» **WHAT TO WORK ON**:
Images are to be dropped, and the rest of the data reproduced exactly.
[[ THE RECORDS open ]]
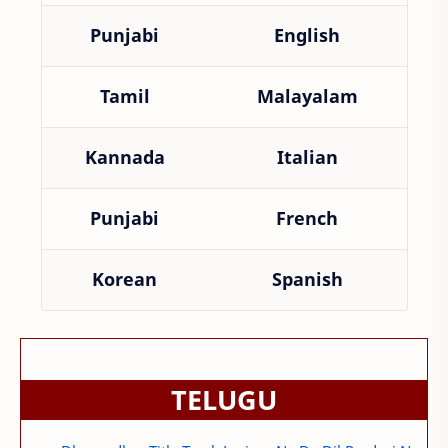
Punjabi
English
Tamil
Malayalam
Kannada
Italian
Punjabi
French
Korean
Spanish
TELUGU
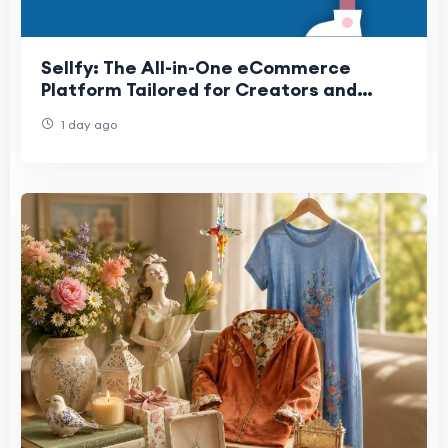
Sellfy: The All-in-One eCommerce
Platform Tailored for Creators and
Entrepreneurs
1 day ago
[[ THE RECORDS closed ]]
» **PROBLEM SOLUTION**:
Punjabi
English
Tamil
Malayalam
Kannada
Italian
Punjabi
French
Korean
Spanish
TELUGU
Sellfy: The All-in-One eCommerce
Platform Tailored for Creators and
Entrepreneurs
1 day ago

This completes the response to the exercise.